À DERIVA
Outro dia meu irmão me ligou para contar que o primeiro texto que um professor de seu filho na faculdade de economia em que ele havia ingressado propôs para estudos, foi o manifesto comunista de Karl Marx. Mas falou com uma espécie de satisfação redentora. Como quem suspira aliviado diante do fôlego readquirido após um mergulho profundo e sufocante É que saíram do centro das elucubrações acadêmicas as dicotomias entre o sistema capitalista e comunista. Eram o motor dos grandes e profusos debates que tanto aqueciam a fervilhante e empolgante vida acadêmica, política e social de tempos memoráveis. O capitalismo está aí firme, forte e esse negócio de revolução, de socialismo, comunismo e outros ismos mais à esquerda já foram enterrados, quer dizer foram derrubados e não guardaram nem os tijolos para contarmos a história depois. As idéias destoantes do senso comum já foram imponentes e se tornaram uma afronta impotente. Pelo animado tom de sua voz notei que deve ter sentido que nem tudo está perdido no inabalável consenso a que chegou a nossa educação formal. Consome-se hoje em dia muita informação genérica e de pouco alcance na solidificação de conceitos, formação de opiniões e idéias transformadoras. A renovação que se dá é pela troca de uma coisa por outra, simples, objetiva, pragmática. Tudo muda o tempo todo para permanecer como está. Não se faz conexão, não se exercita mais a dialética.

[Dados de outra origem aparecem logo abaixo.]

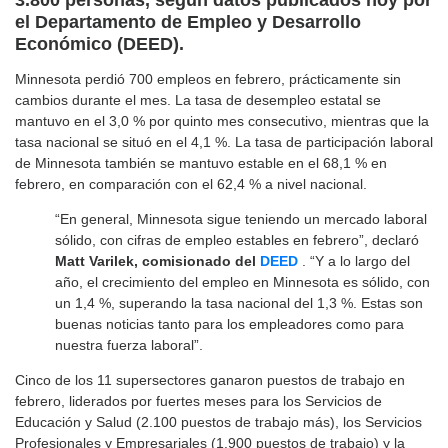
el Departamento de Empleo y Desarrollo
Económico (DEED).
Minnesota perdió 700 empleos en febrero, prácticamente sin
cambios durante el mes. La tasa de desempleo estatal se
mantuvo en el 3,0 % por quinto mes consecutivo, mientras que la
tasa nacional se situó en el 4,1 %. La tasa de participación laboral
de Minnesota también se mantuvo estable en el 68,1 % en
febrero, en comparación con el 62,4 % a nivel nacional.
“En general, Minnesota sigue teniendo un mercado laboral
sólido, con cifras de empleo estables en febrero”, declaró
Matt Varilek, comisionado del
DEED
. “Y a lo largo del
año, el crecimiento del empleo en Minnesota es sólido, con
un 1,4 %, superando la tasa nacional del 1,3 %. Estas son
buenas noticias tanto para los empleadores como para
nuestra fuerza laboral”.
Cinco de los 11 supersectores ganaron puestos de trabajo en
febrero, liderados por fuertes meses para los Servicios de
Educación y Salud (2.100 puestos de trabajo más), los Servicios
Profesionales y Empresariales (1.900 puestos de trabajo) y la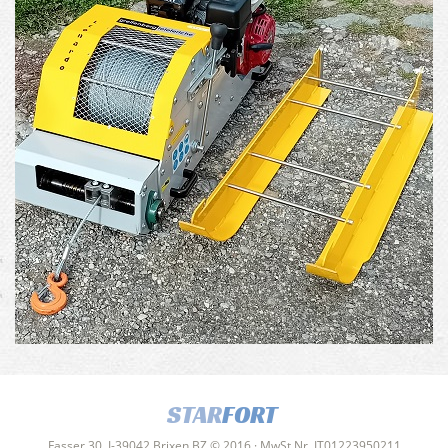
STAR
FORT
Fasser 30, I-39042 Brixen BZ © 2016 · MwSt.Nr. IT01223950211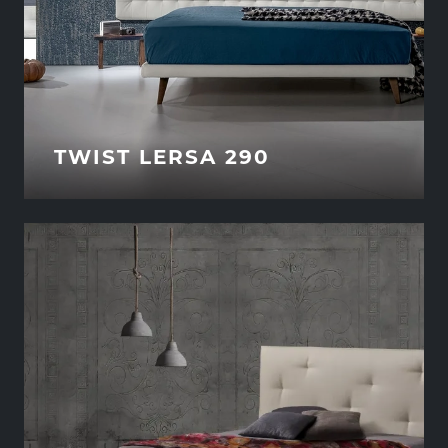
TWIST LERSA 290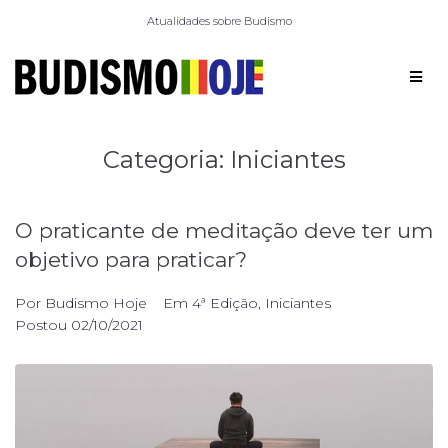
Atualidades sobre Budismo
Categoria:
Iniciantes
O praticante de meditação deve ter um
objetivo para praticar?
Por
Budismo Hoje
Em
4ª Edição
,
Iniciantes
Postou
02/10/2021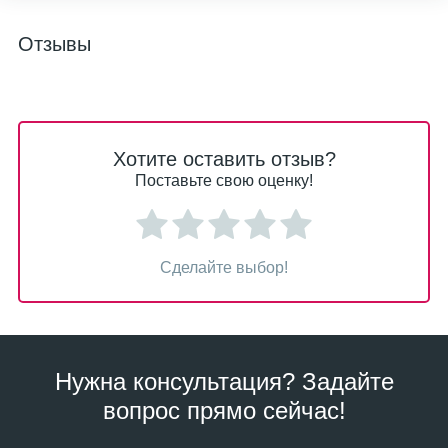
Отзывы
Хотите оставить отзыв?
Поставьте свою оценку!
Сделайте выбор!
Нужна консультация? Задайте
вопрос прямо сейчас!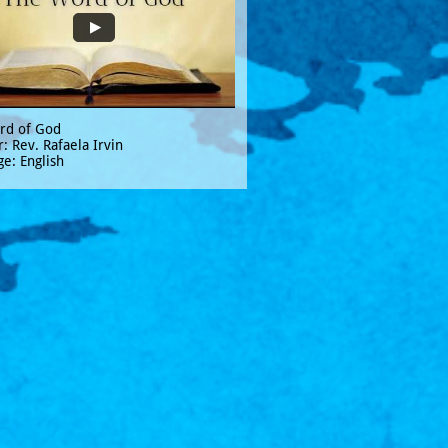
rd of God
: Rev. Rafaela Irvin
e: English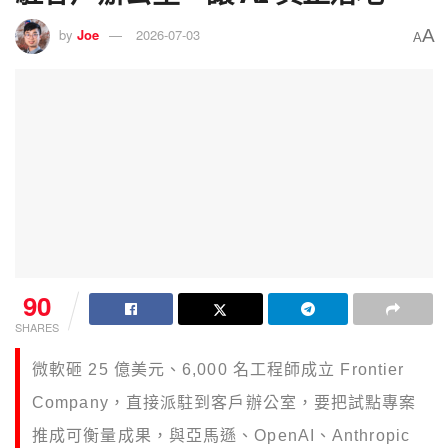
A
by
Joe
2026-07-03
A
90
SHARES
微軟砸 25 億美元、6,000 名工程師成立 Frontier
Company，直接派駐到客戶辦公室，要把試點專案
推成可衡量成果，與亞馬遜、OpenAI、Anthropic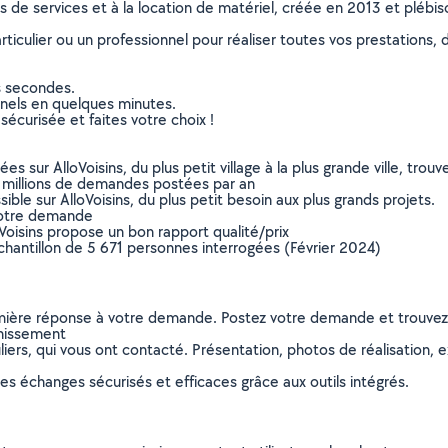
ns de services et à la location de matériel, créée en 2013 et plébi
culier ou un professionnel pour réaliser toutes vos prestations, d
s secondes.
nnels en quelques minutes.
sécurisée et faites votre choix !
sur AlloVoisins, du plus petit village à la plus grande ville, tro
 millions de demandes postées par an
ible sur AlloVoisins, du plus petit besoin aux plus grands projets.
votre demande
oVoisins propose un bon rapport qualité/prix
chantillon de 5 671 personnes interrogées (Février 2024)
remière réponse à votre demande. Postez votre demande et trouve
inissement
ers, qui vous ont contacté. Présentation, photos de réalisation, exp
s échanges sécurisés et efficaces grâce aux outils intégrés.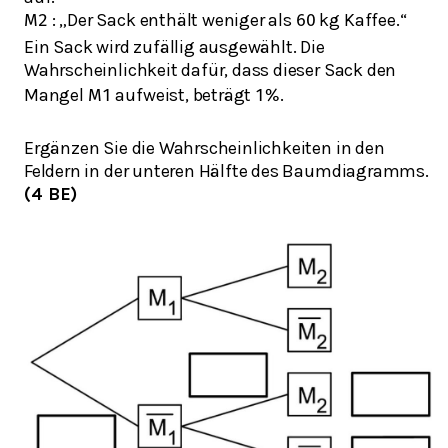
: „Der Sack enthält weniger als
kg Kaffee.“
M
2
60
Ein Sack wird zufällig ausgewählt. Die
Wahrscheinlichkeit dafür, dass dieser Sack den
Mangel
aufweist, beträgt
.
M
1
1
%
Ergänzen Sie die Wahrscheinlichkeiten in den
Feldern in der unteren Hälfte des Baumdiagramms.
(4 BE)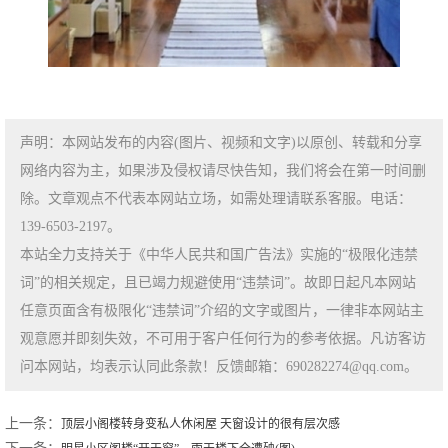
声明：本网站发布的内容(图片、视频和文字)以原创、转载和分享
网络内容为主，如果涉及侵权请尽快告知，我们将会在第一时间删
除。文章观点不代表本网站立场，如需处理请联系客服。电话：
139-6503-2197。
本站全力支持关于《中华人民共和国广告法》实施的“极限化违禁
词”的相关规定，且已竭力规避使用“违禁词”。故即日起凡本网站
任意页面含有极限化“违禁词”介绍的文字或图片，一律非本网站主
观意愿并即刻失效，不可用于客户任何行为的参考依据。凡访客访
问本网站，均表示认同此条款！反馈邮箱：690282274@qq.com。
上一条：
顶层小阁楼转身变私人休闲屋 天窗设计的很有层次感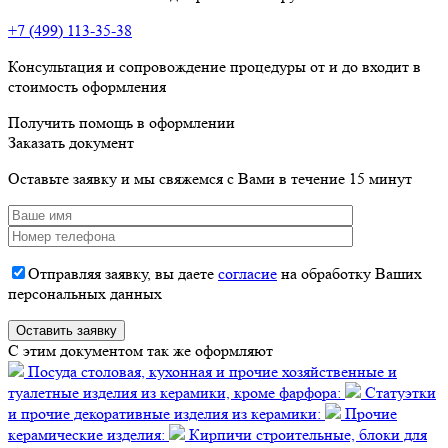
+7 (499) 113-35-38
Консультация и сопровождение процедуры от и до входит в
стоимость оформления
Получить помощь в оформлении
Заказать документ
Оставьте заявку и мы свяжемся с Вами в течение 15 минут
Отправляя заявку, вы даете
согласие
на обработку Ваших
персональных данных
C этим документом так же оформляют
Посуда столовая, кухонная и прочие хозяйственные и
туалетные изделия из керамики, кроме фарфора:
Статуэтки
и прочие декоративные изделия из керамики:
Прочие
керамические изделия:
Кирпичи строительные, блоки для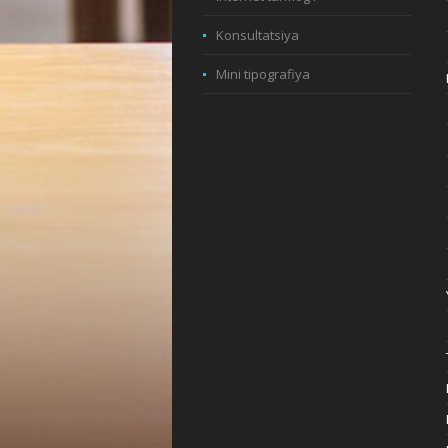
Konsultatsiya
Mini tipografiya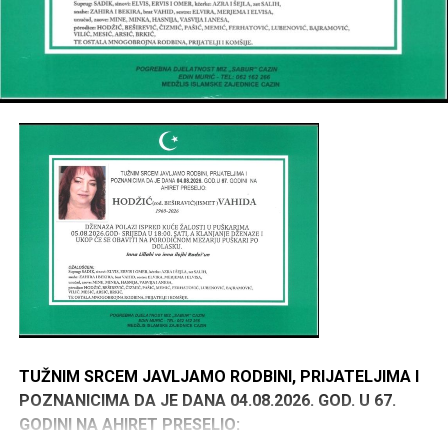
TUŽNIM SRCEM JAVLJAMO RODBINI, PRIJATELJIMA I
POZNANICIMA DA JE DANA 04.08.2026. GOD. U 67.
GODINI NA AHIRET PRESELIO: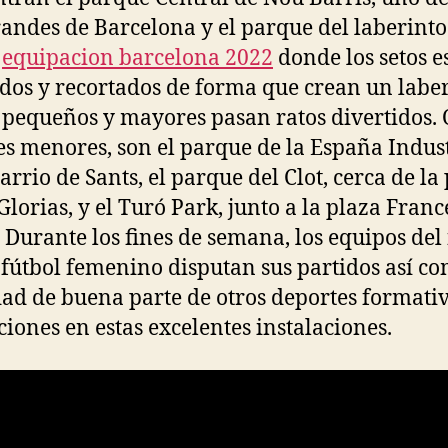
andes de Barcelona y el parque del laberinto
,
equipacion barcelona 2022
donde los setos e
dos y recortados de forma que crean un labe
pequeños y mayores pasan ratos divertidos. 
s menores, son el parque de la España Indust
arrio de Sants, el parque del Clot, cerca de la
 Glorias, y el Turó Park, junto a la plaza Franc
 Durante los fines de semana, los equipos del 
 fútbol femenino disputan sus partidos así co
dad de buena parte de otros deportes formati
cciones en estas excelentes instalaciones.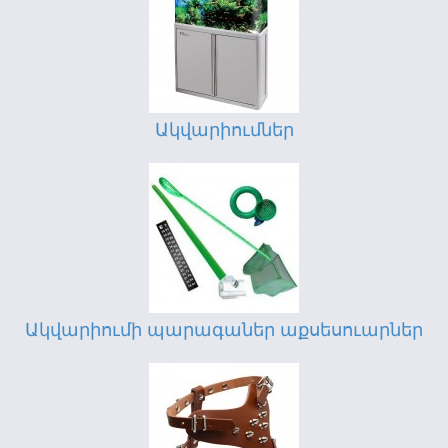
Ակվարիումներ
Ակվարիումի պարագաներ աքսեսուարներ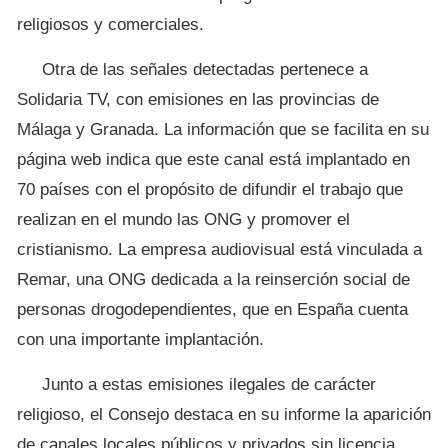
religiosos y comerciales.
Otra de las señales detectadas pertenece a
Solidaria TV, con emisiones en las provincias de
Málaga y Granada. La información que se facilita en su
página web indica que este canal está implantado en
70 países con el propósito de difundir el trabajo que
realizan en el mundo las ONG y promover el
cristianismo. La empresa audiovisual está vinculada a
Remar, una ONG dedicada a la reinserción social de
personas drogodependientes, que en España cuenta
con una importante implantación.
Junto a estas emisiones ilegales de carácter
religioso, el Consejo destaca en su informe la aparición
de canales locales públicos y privados sin licencia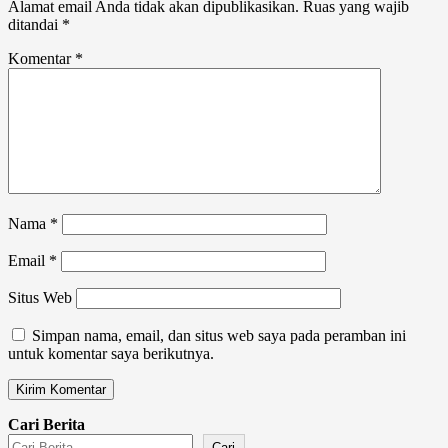
Alamat email Anda tidak akan dipublikasikan.
Ruas yang wajib
ditandai
*
Komentar
*
Nama
*
Email
*
Situs Web
Simpan nama, email, dan situs web saya pada peramban ini
untuk komentar saya berikutnya.
Cari Berita
Cari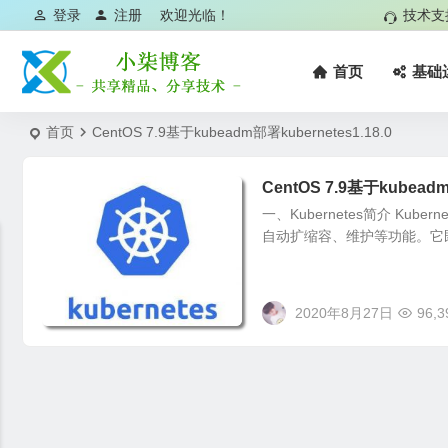
登录
注册
欢迎光临！
技术支
首页
基础
首页
CentOS 7.9基于kubeadm部署kubernetes1.18.0
CentOS 7.9基于kubeadm
一、Kubernetes简介 K
自动扩缩容、维护等功能。它
2020年8月27日
96,3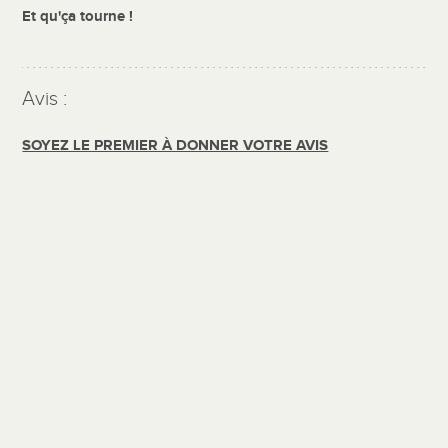
Et qu'ça tourne !
Avis :
SOYEZ LE PREMIER À DONNER VOTRE AVIS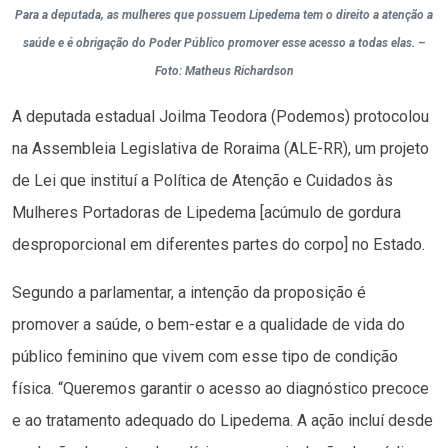
Para a deputada, as mulheres que possuem Lipedema tem o direito a atenção a
saúde e é obrigação do Poder Público promover esse acesso a todas elas. –
Foto: Matheus Richardson
A deputada estadual Joilma Teodora (Podemos) protocolou
na Assembleia Legislativa de Roraima (ALE-RR), um projeto
de Lei que instituí a Política de Atenção e Cuidados às
Mulheres Portadoras de Lipedema [acúmulo de gordura
desproporcional em diferentes partes do corpo] no Estado.
Segundo a parlamentar, a intenção da proposição é
promover a saúde, o bem-estar e a qualidade de vida do
público feminino que vivem com esse tipo de condição
física. “Queremos garantir o acesso ao diagnóstico precoce
e ao tratamento adequado do Lipedema. A ação incluí desde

Estamos à deriva numa arca repleta de seres, a reboque não de um só homem, mas de uma só verdade e expostos e passivos ante as tempestades, calmarias, tubarões, escassez e fartura. Vigiados eletronicamente, ocupados com o vazio da existência, perseguindo uma felicidade escondida atrás de portas de lojas. E impassíveis. E quem discordar, assino em baixo porque a exceção confirma a regra. Senão, o que seria de Nélson Rodrigues, com toda “unanimidade é burra?”
E estejamos combinados; uma coisa é uma coisa, outra coisa é outra coisa.